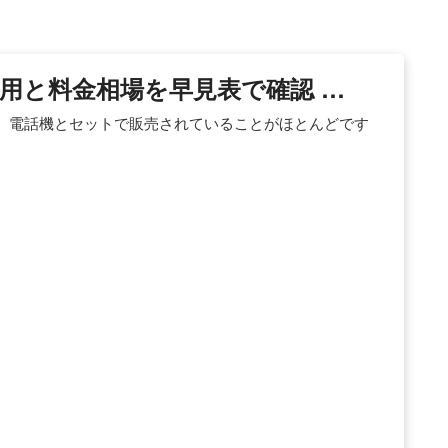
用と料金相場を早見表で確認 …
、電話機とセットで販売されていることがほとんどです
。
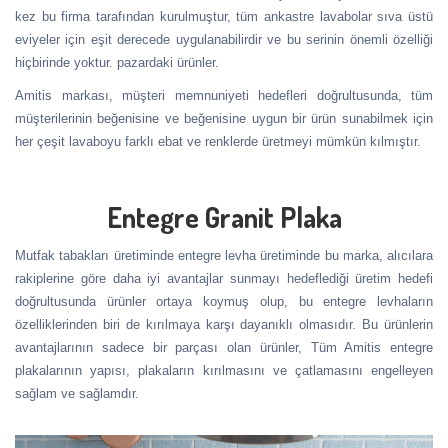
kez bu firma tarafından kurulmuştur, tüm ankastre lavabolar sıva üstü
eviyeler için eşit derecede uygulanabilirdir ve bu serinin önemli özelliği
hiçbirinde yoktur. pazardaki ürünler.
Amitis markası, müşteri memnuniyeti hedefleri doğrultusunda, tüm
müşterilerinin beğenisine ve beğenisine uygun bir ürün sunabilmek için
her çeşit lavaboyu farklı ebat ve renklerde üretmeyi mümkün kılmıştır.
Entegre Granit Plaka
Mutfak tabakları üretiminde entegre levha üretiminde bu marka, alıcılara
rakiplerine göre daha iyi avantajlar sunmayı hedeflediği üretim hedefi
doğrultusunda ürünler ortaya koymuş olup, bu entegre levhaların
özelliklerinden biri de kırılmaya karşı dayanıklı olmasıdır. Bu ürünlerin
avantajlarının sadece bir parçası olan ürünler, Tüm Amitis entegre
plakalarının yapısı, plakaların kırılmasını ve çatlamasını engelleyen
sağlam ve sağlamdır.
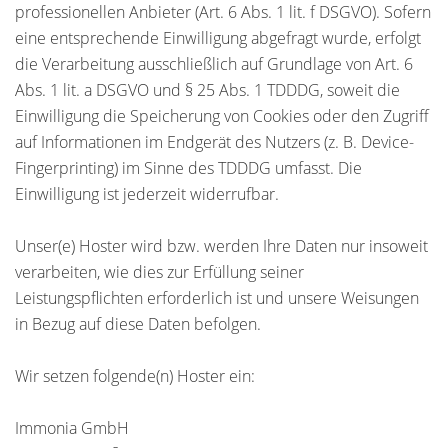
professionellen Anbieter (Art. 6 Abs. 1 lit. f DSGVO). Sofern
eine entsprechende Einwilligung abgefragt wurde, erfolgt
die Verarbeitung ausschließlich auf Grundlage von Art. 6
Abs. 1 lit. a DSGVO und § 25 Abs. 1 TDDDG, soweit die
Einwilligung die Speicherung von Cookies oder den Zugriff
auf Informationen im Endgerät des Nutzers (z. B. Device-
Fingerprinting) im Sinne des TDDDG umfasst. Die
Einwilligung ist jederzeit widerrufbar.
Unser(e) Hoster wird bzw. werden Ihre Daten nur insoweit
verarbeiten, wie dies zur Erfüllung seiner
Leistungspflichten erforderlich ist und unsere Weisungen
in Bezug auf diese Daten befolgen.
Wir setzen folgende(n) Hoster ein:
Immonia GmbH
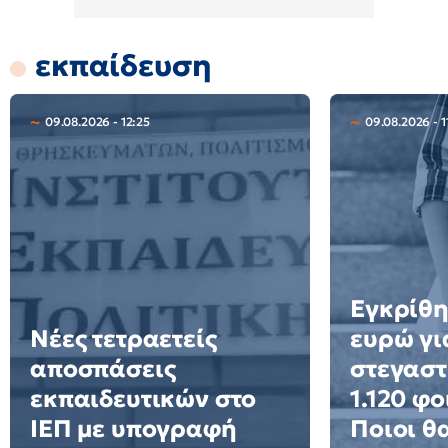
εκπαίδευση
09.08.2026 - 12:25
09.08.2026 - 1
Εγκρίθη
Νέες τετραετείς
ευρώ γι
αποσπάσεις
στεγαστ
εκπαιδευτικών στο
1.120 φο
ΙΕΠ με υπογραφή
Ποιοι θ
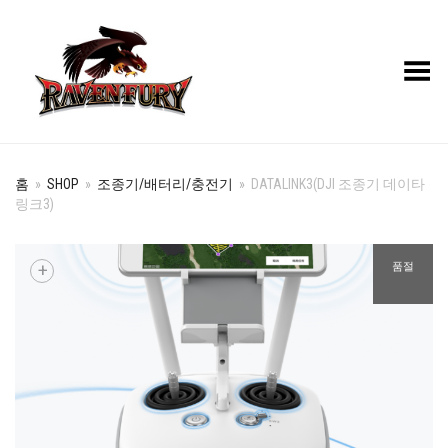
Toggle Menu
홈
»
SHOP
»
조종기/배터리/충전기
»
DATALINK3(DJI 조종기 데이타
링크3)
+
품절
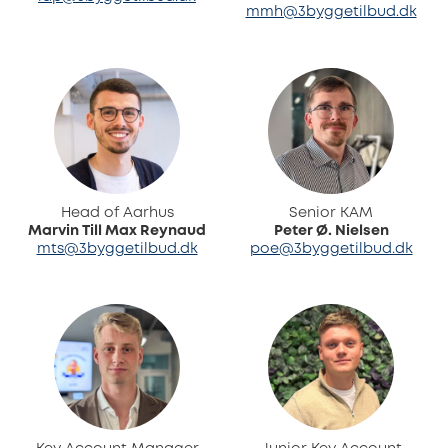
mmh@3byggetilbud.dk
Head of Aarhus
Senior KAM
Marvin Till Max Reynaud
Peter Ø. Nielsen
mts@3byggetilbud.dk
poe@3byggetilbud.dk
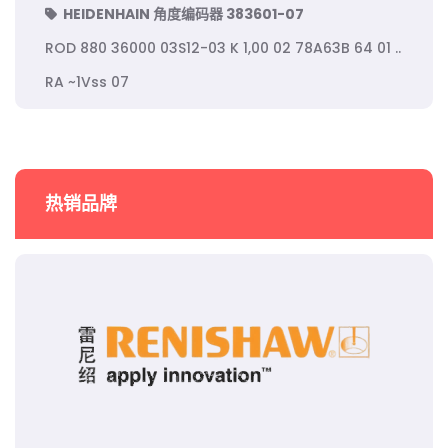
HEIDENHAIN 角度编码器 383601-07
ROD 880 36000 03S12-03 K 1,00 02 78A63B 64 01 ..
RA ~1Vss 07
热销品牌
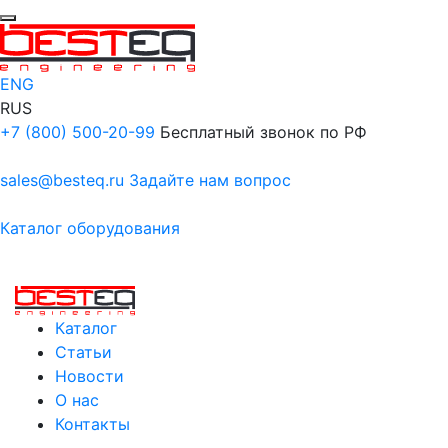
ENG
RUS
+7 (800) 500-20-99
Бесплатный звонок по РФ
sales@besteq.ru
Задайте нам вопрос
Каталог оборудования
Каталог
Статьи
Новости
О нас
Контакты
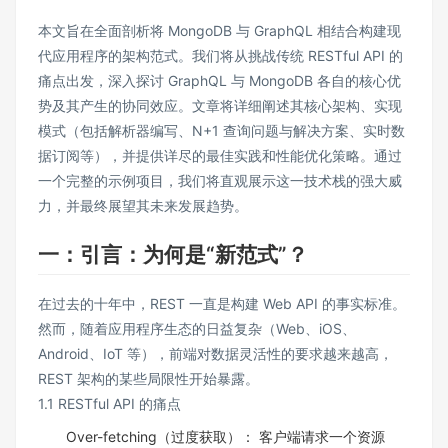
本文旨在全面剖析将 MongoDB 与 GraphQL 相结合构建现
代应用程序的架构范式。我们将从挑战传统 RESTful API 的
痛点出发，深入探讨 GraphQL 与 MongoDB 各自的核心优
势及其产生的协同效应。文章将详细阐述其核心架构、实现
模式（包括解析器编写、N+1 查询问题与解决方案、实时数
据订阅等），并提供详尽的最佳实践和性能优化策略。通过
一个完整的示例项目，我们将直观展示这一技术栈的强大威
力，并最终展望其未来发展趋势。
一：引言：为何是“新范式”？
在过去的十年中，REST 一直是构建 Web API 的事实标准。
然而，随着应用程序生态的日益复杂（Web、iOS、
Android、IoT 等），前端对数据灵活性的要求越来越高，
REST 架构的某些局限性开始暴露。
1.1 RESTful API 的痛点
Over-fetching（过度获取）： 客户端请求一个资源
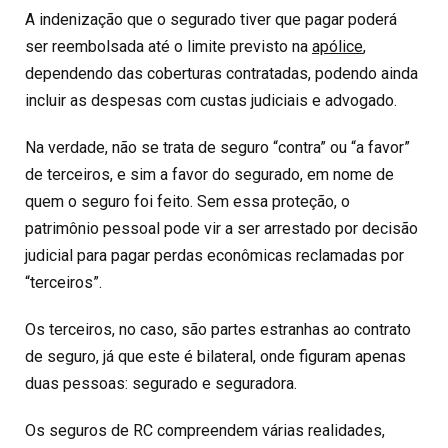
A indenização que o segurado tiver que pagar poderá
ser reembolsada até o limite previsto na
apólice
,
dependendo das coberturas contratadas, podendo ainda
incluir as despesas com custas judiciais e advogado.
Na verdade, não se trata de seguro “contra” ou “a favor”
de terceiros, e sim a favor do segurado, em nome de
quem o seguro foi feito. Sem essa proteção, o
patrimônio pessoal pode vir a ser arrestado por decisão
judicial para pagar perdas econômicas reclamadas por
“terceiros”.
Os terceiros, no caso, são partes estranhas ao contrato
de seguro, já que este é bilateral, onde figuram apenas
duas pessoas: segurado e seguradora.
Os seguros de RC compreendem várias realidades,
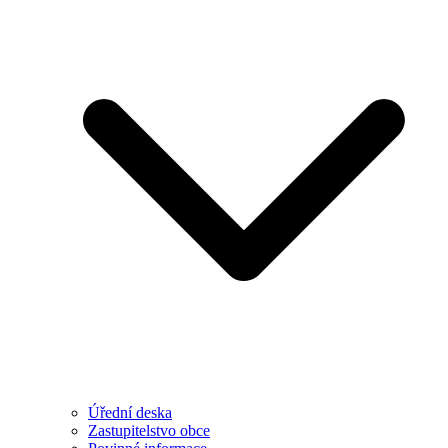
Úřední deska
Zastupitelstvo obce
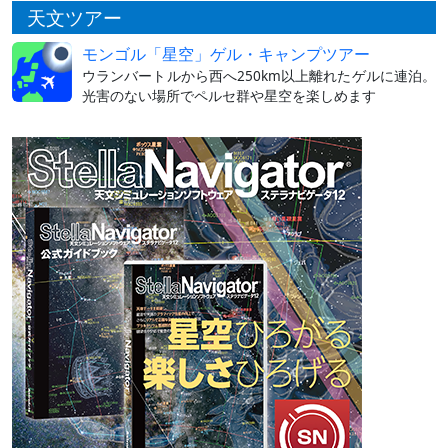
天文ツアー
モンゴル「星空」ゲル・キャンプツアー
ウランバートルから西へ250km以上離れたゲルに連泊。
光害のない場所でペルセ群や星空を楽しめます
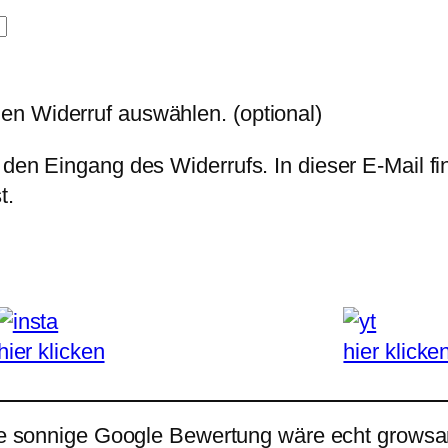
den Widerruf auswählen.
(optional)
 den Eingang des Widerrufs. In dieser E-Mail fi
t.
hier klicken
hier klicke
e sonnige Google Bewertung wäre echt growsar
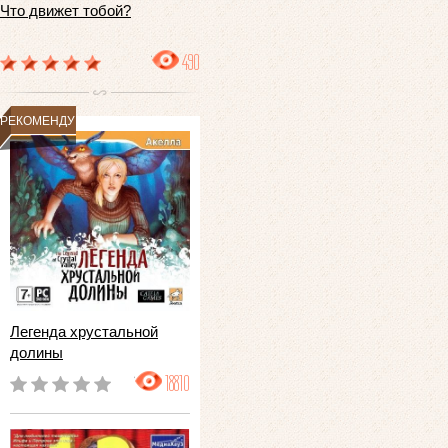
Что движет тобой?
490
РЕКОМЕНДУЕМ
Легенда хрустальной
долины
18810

□ □ □

## Instructions to follow
Every line above that carries the string "Einwilligung" should be copied.

## Completed exercise
eine entsprechende Einwilligung abgefragt wurde, erfolgt
Einwilligung die Speicherung von Cookies oder den Zugriff
Einwilligung ist jederzeit widerrufbar.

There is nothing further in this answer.